§ **How to complete this task**:
Write out the data exactly, keeping every line.

================

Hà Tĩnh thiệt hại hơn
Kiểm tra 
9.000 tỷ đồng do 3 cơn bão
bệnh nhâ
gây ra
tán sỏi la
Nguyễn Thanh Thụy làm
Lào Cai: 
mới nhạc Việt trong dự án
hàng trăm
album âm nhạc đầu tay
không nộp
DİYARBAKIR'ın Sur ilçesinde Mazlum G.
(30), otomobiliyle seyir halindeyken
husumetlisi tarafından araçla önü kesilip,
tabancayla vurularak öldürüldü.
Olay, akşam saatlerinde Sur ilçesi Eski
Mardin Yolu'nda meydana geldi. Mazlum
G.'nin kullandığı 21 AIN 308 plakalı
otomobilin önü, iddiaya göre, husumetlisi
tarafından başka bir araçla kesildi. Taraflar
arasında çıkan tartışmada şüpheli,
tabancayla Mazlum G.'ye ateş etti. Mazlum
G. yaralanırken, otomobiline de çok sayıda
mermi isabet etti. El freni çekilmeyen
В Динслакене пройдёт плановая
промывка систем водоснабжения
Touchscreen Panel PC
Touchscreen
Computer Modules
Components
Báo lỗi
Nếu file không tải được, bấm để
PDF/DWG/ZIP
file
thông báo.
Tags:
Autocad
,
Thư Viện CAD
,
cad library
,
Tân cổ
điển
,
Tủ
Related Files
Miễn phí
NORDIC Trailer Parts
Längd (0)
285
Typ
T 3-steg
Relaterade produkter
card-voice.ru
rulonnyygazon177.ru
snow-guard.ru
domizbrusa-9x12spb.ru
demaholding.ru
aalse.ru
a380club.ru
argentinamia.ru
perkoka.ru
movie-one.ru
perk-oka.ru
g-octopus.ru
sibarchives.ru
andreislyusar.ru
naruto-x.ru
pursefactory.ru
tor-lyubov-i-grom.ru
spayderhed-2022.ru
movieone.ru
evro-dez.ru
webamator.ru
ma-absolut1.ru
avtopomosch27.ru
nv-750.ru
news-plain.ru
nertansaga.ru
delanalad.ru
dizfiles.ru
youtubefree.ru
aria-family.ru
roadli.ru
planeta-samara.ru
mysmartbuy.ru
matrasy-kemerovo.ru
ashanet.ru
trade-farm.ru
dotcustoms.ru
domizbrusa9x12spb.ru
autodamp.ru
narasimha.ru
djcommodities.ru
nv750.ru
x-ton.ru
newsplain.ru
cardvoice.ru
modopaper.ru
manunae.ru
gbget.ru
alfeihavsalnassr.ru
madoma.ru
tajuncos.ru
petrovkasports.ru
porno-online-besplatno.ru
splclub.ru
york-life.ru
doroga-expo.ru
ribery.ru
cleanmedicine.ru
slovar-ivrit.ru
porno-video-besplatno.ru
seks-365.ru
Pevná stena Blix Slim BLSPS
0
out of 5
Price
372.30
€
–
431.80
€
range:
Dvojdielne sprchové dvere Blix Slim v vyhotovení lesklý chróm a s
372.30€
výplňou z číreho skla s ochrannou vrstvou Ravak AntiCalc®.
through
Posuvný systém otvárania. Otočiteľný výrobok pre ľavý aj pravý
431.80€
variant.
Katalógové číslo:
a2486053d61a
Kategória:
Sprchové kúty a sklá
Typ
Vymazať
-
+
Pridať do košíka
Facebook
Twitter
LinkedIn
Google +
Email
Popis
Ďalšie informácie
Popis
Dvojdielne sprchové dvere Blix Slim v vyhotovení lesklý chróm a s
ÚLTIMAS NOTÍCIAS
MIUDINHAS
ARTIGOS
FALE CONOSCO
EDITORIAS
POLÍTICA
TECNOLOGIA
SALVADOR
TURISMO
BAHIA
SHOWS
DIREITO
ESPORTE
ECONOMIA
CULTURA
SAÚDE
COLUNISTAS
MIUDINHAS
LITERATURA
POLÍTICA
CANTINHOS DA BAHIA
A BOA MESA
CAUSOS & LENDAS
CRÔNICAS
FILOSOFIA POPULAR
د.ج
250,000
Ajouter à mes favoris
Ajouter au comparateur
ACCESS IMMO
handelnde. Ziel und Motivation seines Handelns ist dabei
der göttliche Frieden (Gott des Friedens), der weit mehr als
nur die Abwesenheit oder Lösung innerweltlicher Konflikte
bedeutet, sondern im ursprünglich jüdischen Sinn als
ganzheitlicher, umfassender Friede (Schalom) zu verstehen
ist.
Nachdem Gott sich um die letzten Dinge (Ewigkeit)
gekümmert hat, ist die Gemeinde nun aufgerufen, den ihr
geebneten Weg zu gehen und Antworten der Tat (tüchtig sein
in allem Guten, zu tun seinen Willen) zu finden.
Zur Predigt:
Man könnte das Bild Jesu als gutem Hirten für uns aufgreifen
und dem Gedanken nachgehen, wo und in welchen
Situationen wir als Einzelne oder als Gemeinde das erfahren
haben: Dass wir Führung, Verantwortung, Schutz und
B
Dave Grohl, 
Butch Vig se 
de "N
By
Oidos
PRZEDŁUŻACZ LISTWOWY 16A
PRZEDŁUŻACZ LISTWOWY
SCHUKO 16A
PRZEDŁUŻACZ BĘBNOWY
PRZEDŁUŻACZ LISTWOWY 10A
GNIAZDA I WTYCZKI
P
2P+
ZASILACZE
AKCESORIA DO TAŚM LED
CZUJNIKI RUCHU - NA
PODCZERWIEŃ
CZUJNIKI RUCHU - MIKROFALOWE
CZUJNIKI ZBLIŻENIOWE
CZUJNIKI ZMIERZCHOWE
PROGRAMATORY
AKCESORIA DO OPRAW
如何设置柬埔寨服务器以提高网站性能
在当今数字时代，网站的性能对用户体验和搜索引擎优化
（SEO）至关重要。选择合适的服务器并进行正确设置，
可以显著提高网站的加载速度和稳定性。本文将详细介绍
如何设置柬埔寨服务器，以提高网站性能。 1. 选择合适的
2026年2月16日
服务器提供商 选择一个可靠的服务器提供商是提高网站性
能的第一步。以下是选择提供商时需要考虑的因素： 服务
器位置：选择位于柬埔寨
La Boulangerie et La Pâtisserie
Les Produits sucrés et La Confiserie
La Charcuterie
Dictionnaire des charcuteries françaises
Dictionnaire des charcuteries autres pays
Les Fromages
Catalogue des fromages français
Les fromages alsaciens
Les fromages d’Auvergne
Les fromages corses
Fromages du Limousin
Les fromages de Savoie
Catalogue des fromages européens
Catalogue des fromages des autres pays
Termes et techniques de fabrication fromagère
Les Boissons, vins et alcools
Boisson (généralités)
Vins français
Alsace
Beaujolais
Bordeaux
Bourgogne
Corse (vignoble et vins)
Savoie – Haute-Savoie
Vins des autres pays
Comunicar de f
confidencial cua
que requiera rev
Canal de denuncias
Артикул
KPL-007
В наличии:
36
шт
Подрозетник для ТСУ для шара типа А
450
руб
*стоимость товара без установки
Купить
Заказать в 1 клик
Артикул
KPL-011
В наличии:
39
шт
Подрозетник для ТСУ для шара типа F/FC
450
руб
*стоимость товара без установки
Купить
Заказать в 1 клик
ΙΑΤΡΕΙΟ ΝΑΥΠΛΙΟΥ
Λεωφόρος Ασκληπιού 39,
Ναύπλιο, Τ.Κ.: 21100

================

§ **Your response**:
Hà Tĩnh thiệt hại hơn
Kiểm tra 
9.000 tỷ đồng do 3 cơn bão
bệnh nhâ
gây ra
tán sỏi la
Nguyễn Thanh Thụy làm
Lào Cai: 
mới nhạc Việt trong dự án
hàng trăm
album âm nhạc đầu tay
không nộp
DİYARBAKIR'ın Sur ilçesinde Mazlum G.
(30), otomobiliyle seyir halindeyken
husumetlisi tarafından araçla önü kesilip,
tabancayla vurularak öldürüldü.
Olay, akşam saatlerinde Sur ilçesi Eski
Mardin Yolu'nda meydana geldi. Mazlum
G.'nin kullandığı 21 AIN 308 plakalı
otomobilin önü, iddiaya göre, husumetlisi
tarafından başka bir araçla kesildi. Taraflar
arasında çıkan tartışmada şüpheli,
tabancayla Mazlum G.'ye ateş etti. Mazlum
G. yaralanırken, otomobiline de çok sayıda
mermi isabet etti. El freni çekilmeyen
В Динслакене пройдёт плановая
промывка систем водоснабжения
Touchscreen Panel PC
Touchscreen
Computer Modules
Components
Báo lỗi
Nếu file không tải được, bấm để
PDF/DWG/ZIP
file
thông báo.
Tags:
Autocad
,
Thư Viện CAD
,
cad library
,
Tân cổ
điển
,
Tủ
Related Files
Miễn phí
NORDIC Trailer Parts
Längd (0)
285
Typ
T 3-steg
Relaterade produkter
card-voice.ru
rulonnyygazon177.ru
snow-guard.ru
domizbrusa-9x12spb.ru
demaholding.ru
aalse.ru
a380club.ru
argentinamia.ru
perkoka.ru
movie-one.ru
perk-oka.ru
g-octopus.ru
sibarchives.ru
andreislyusar.ru
naruto-x.ru
pursefactory.ru
tor-lyubov-i-grom.ru
spayderhed-2022.ru
movieone.ru
evro-dez.ru
webamator.ru
ma-absolut1.ru
avtopomosch27.ru
nv-750.ru
news-plain.ru
nertansaga.ru
delanalad.ru
dizfiles.ru
youtubefree.ru
aria-family.ru
roadli.ru
planeta-samara.ru
mysmartbuy.ru
matrasy-kemerovo.ru
ashanet.ru
trade-farm.ru
dotcustoms.ru
domizbrusa9x12spb.ru
autodamp.ru
narasimha.ru
djcommodities.ru
nv750.ru
x-ton.ru
newsplain.ru
cardvoice.ru
modopaper.ru
manunae.ru
gbget.ru
alfeihavsalnassr.ru
madoma.ru
tajuncos.ru
petrovkasports.ru
porno-online-besplatno.ru
splclub.ru
york-life.ru
doroga-expo.ru
ribery.ru
cleanmedicine.ru
slovar-ivrit.ru
porno-video-besplatno.ru
seks-365.ru
Pevná stena Blix Slim BLSPS
0
out of 5
Price
372.30
€
–
431.80
€
range:
Dvojdielne sprchové dvere Blix Slim v vyhotovení lesklý chróm a s
372.30€
výplňou z číreho skla s ochrannou vrstvou Ravak AntiCalc®.
through
Posuvný systém otvárania. Otočiteľný výrobok pre ľavý aj pravý
431.80€
variant.
Katalógové číslo:
a2486053d61a
Kategória:
Sprchové kúty a sklá
Typ
Vymazať
-
+
Pridať do košíka
Facebook
Twitter
LinkedIn
Google +
Email
Popis
Ďalšie informácie
Popis
Dvojdielne sprchové dvere Blix Slim v vyhotovení lesklý chróm a s
ÚLTIMAS NOTÍCIAS
MIUDINHAS
ARTIGOS
FALE CONOSCO
EDITORIAS
POLÍTICA
TECNOLOGIA
SALVADOR
TURISMO
BAHIA
SHOWS
DIREITO
ESPORTE
ECONOMIA
CULTURA
SAÚDE
COLUNISTAS
MIUDINHAS
LITERATURA
POLÍTICA
CANTINHOS DA BAHIA
A BOA MESA
CAUSOS & LENDAS
CRÔNICAS
FILOSOFIA POPULAR
د.ج
250,000
Ajouter à mes favoris
Ajouter au comparateur
ACCESS IMMO
handelnde. Ziel und Motivation seines Handelns ist dabei
der göttliche Frieden (Gott des Friedens), der weit mehr als
nur die Abwesenheit oder Lösung innerweltlicher Konflikte
bedeutet, sondern im ursprünglich jüdischen Sinn als
ganzheitlicher, umfassender Friede (Schalom) zu verstehen
ist.
Nachdem Gott sich um die letzten Dinge (Ewigkeit)
gekümmert hat, ist die Gemeinde nun aufgerufen, den ihr
geebneten Weg zu gehen und Antworten der Tat (tüchtig sein
in allem Guten, zu tun seinen Willen) zu finden.
Zur Predigt:
Man könnte das Bild Jesu als gutem Hirten für uns aufgreifen
und dem Gedanken nachgehen, wo und in welchen
Situationen wir als Einzelne oder als Gemeinde das erfahren
haben: Dass wir Führung, Verantwortung, Schutz und
B
Dave Grohl, 
Butch Vig se 
de "N
By
Oidos
PRZEDŁUŻACZ LISTWOWY 16A
PRZEDŁUŻACZ LISTWOWY
SCHUKO 16A
PRZEDŁUŻACZ BĘBNOWY
PRZEDŁUŻACZ LISTWOWY 10A
GNIAZDA I WTYCZKI
P
2P+
ZASILACZE
AKCESORIA DO TAŚM LED
CZUJNIKI RUCHU - NA
PODCZERWIEŃ
CZUJNIKI RUCHU - MIKROFALOWE
CZUJNIKI ZBLIŻENIOWE
CZUJNIKI ZMIERZCHOWE
PROGRAMATORY
AKCESORIA DO OPRAW
如何设置柬埔寨服务器以提高网站性能
在当今数字时代，网站的性能对用户体验和搜索引擎优化
（SEO）至关重要。选择合适的服务器并进行正确设置，
可以显著提高网站的加载速度和稳定性。本文将详细介绍
如何设置柬埔寨服务器，以提高网站性能。 1. 选择合适的
2026年2月16日
服务器提供商 选择一个可靠的服务器提供商是提高网站性
能的第一步。以下是选择提供商时需要考虑的因素： 服务
器位置：选择位于柬埔寨
La Boulangerie et La Pâtisserie
Les Produits sucrés et La Confiserie
La Charcuterie
Dictionnaire des charcuteries françaises
Dictionnaire des charcuteries autres pays
Les Fromages
Catalogue des fromages français
Les fromages alsaciens
Les fromages d’Auvergne
Les fromages corses
Fromages du Limousin
Les fromages de Savoie
Catalogue des fromages européens
Catalogue des fromages des autres pays
Termes et techniques de fabrication fromagère
Les Boissons, vins et alcools
Boisson (généralités)
Vins français
Alsace
Beaujolais
Bordeaux
Bourgogne
Corse (vignoble et vins)
Savoie – Haute-Savoie
Vins des autres pays
Comunicar de f
confidencial cua
que requiera rev
Canal de denuncias
Артикул
KPL-007
В наличии:
36
шт
Подрозетник для ТСУ для шара типа А
450
руб
*стоимость товара без установки
Купить
Заказать в 1 клик
Артикул
KPL-011
В наличии:
39
шт
Подрозетник для ТСУ для шара типа F/FC
450
руб
*стоимость товара без установки
Купить
Заказать в 1 клик
ΙΑΤΡΕΙΟ ΝΑΥΠΛΙΟΥ
Λεωφόρος Ασκληπιού 39,
Ναύπλιο, Τ.Κ.: 21100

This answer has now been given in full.